Morgan Stanley ranks in the riskiest half of USA diversified financials at all maturities from one month to three years. Morgan Stanley ranks in the least risky half of USA diversified financials for maturities from five years to ten years. Morgan Stanley's default probabilities have declined very substantially from the levels at the worst part of the financial crisis, however. Most investment professionals, using the current default probability levels and macro-factor sensitivity for Morgan Stanley, would indicate that the company is "investment grade" by the definition of the Comptroller of the Currency given above.
Background on Default Probabilities Used
The Kamakura Risk Information Services version 5.0 Jarrow-Chava reduced form default probability model makes default predictions using a sophisticated combination of financial ratios, stock price history, and macro-economic factors.
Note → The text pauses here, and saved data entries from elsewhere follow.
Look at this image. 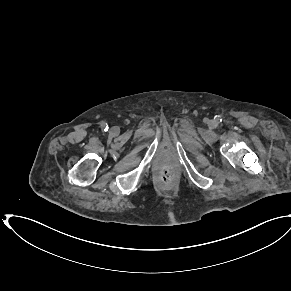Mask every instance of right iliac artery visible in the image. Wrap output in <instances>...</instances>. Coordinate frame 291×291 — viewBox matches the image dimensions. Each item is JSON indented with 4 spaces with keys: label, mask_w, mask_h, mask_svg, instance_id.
Listing matches in <instances>:
<instances>
[{
    "label": "right iliac artery",
    "mask_w": 291,
    "mask_h": 291,
    "mask_svg": "<svg viewBox=\"0 0 291 291\" xmlns=\"http://www.w3.org/2000/svg\"><path fill=\"white\" fill-rule=\"evenodd\" d=\"M101 127H102V129H104V131L108 130V125H107V123H105V122H103V123L101 124Z\"/></svg>",
    "instance_id": "1"
}]
</instances>
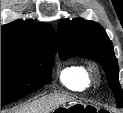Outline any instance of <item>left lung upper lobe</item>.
Returning <instances> with one entry per match:
<instances>
[{"mask_svg": "<svg viewBox=\"0 0 123 113\" xmlns=\"http://www.w3.org/2000/svg\"><path fill=\"white\" fill-rule=\"evenodd\" d=\"M58 53L62 60L79 56L102 65L116 104L122 106L123 91L118 82L119 68L113 44L98 23L82 18L61 21L58 25Z\"/></svg>", "mask_w": 123, "mask_h": 113, "instance_id": "1", "label": "left lung upper lobe"}]
</instances>
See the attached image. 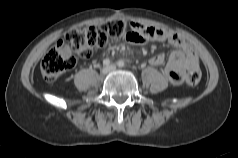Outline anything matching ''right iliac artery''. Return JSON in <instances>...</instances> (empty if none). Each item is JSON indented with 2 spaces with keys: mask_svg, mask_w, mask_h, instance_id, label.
Masks as SVG:
<instances>
[{
  "mask_svg": "<svg viewBox=\"0 0 238 158\" xmlns=\"http://www.w3.org/2000/svg\"><path fill=\"white\" fill-rule=\"evenodd\" d=\"M103 65H104V66H109V65H110V60H109V59H105V60L103 61Z\"/></svg>",
  "mask_w": 238,
  "mask_h": 158,
  "instance_id": "obj_1",
  "label": "right iliac artery"
}]
</instances>
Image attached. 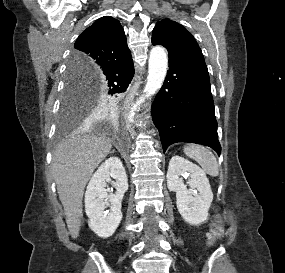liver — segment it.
<instances>
[{"mask_svg":"<svg viewBox=\"0 0 285 273\" xmlns=\"http://www.w3.org/2000/svg\"><path fill=\"white\" fill-rule=\"evenodd\" d=\"M111 148V139L104 135H73L53 154L52 173L72 238L79 235L85 186Z\"/></svg>","mask_w":285,"mask_h":273,"instance_id":"liver-1","label":"liver"}]
</instances>
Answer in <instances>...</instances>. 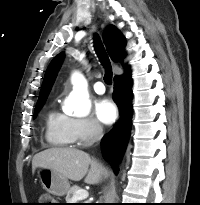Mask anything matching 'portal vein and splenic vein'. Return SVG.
Instances as JSON below:
<instances>
[{
    "label": "portal vein and splenic vein",
    "mask_w": 200,
    "mask_h": 205,
    "mask_svg": "<svg viewBox=\"0 0 200 205\" xmlns=\"http://www.w3.org/2000/svg\"><path fill=\"white\" fill-rule=\"evenodd\" d=\"M89 196V193L86 190H78L73 196V201L84 200Z\"/></svg>",
    "instance_id": "portal-vein-and-splenic-vein-1"
}]
</instances>
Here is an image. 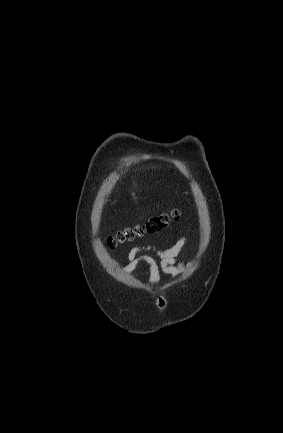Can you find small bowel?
Instances as JSON below:
<instances>
[{
  "mask_svg": "<svg viewBox=\"0 0 283 433\" xmlns=\"http://www.w3.org/2000/svg\"><path fill=\"white\" fill-rule=\"evenodd\" d=\"M187 240V236H182L168 249H160L153 245L133 247L127 254L128 263L124 271L136 275L137 266L145 263L149 268V285L156 284L161 274L170 275L175 279L185 270L181 252Z\"/></svg>",
  "mask_w": 283,
  "mask_h": 433,
  "instance_id": "obj_1",
  "label": "small bowel"
}]
</instances>
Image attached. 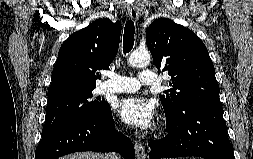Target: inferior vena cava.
<instances>
[{
    "label": "inferior vena cava",
    "mask_w": 253,
    "mask_h": 159,
    "mask_svg": "<svg viewBox=\"0 0 253 159\" xmlns=\"http://www.w3.org/2000/svg\"><path fill=\"white\" fill-rule=\"evenodd\" d=\"M107 159H119V156L117 153H111L107 155Z\"/></svg>",
    "instance_id": "obj_1"
}]
</instances>
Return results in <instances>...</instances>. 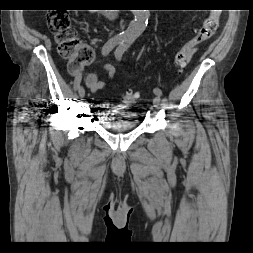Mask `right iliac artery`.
<instances>
[{
	"label": "right iliac artery",
	"instance_id": "obj_1",
	"mask_svg": "<svg viewBox=\"0 0 253 253\" xmlns=\"http://www.w3.org/2000/svg\"><path fill=\"white\" fill-rule=\"evenodd\" d=\"M123 37L122 36H115L111 39H109L103 46L102 48V54L104 56H107L111 51L112 49L117 46L119 43L123 42ZM81 77H82V74L81 73H78L77 76L74 77V88L75 89H78L79 86H80V82H81Z\"/></svg>",
	"mask_w": 253,
	"mask_h": 253
}]
</instances>
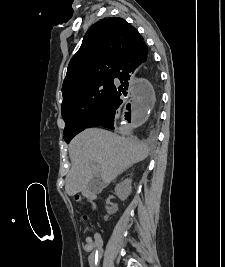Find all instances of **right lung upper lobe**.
<instances>
[{
  "instance_id": "cb5924a9",
  "label": "right lung upper lobe",
  "mask_w": 225,
  "mask_h": 267,
  "mask_svg": "<svg viewBox=\"0 0 225 267\" xmlns=\"http://www.w3.org/2000/svg\"><path fill=\"white\" fill-rule=\"evenodd\" d=\"M143 37L122 18H109L92 25L78 52L70 60L62 93L89 81L114 75L124 54Z\"/></svg>"
}]
</instances>
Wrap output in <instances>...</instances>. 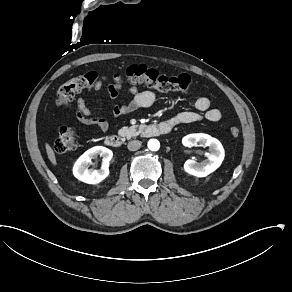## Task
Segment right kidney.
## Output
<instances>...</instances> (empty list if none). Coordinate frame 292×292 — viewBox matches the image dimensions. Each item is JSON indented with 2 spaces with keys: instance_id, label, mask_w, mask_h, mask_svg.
I'll list each match as a JSON object with an SVG mask.
<instances>
[{
  "instance_id": "ca27d5eb",
  "label": "right kidney",
  "mask_w": 292,
  "mask_h": 292,
  "mask_svg": "<svg viewBox=\"0 0 292 292\" xmlns=\"http://www.w3.org/2000/svg\"><path fill=\"white\" fill-rule=\"evenodd\" d=\"M102 157V165L98 170L88 169L92 159ZM113 157V152L103 146H95L81 155L73 166V175L89 184H97L109 175V162Z\"/></svg>"
}]
</instances>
The version 5.0 model was estimated over the period from 1990 to 2008, and includes the insights of the worst part of the recent credit crisis. Kamakura default probabilities are based on 1.76 million observations and more than 2000 defaults. The term structure of default is constructed by using a related series of econometric relationships estimated on this data base. An overview of the full suite of related default probability models is available here.
General Background on Reduced Form Models
For a general introduction to reduced form credit models, Hilscher, Jarrow and van Deventer (2008) is a good place to begin. Hilscher and Wilson (2013) have shown that reduced form default probabilities are more accurate than legacy credit ratings by a substantial amount. Van Deventer (2012) explains the benefits and the process for replacing legacy credit ratings with reduced form default probabilities in the credit risk management process. The theoretical basis for reduced form credit models was established by Jarrow and Turnbull (1995) and extended by Jarrow (2001). Shumway (2001) was one of the first researchers to employ logistic regression to estimate reduced form default probabilities. Chava and Jarrow (2004) applied logistic regression to a monthly database of public firms. Campbell, Hilscher and Szilagyi (2008) demonstrated that the reduced form approach to default modeling was substantially more accurate than the Merton model of risky debt. Bharath and Shumway (2008), working completely independently, reached the same conclusions. A follow-on paper by Campbell, Hilscher and Szilagyi (2011) confirmed their earlier conclusions in a paper that was awarded the Markowitz Prize for best paper in the Journal of Investment Management by a judging panel that included Prof. Robert Merton.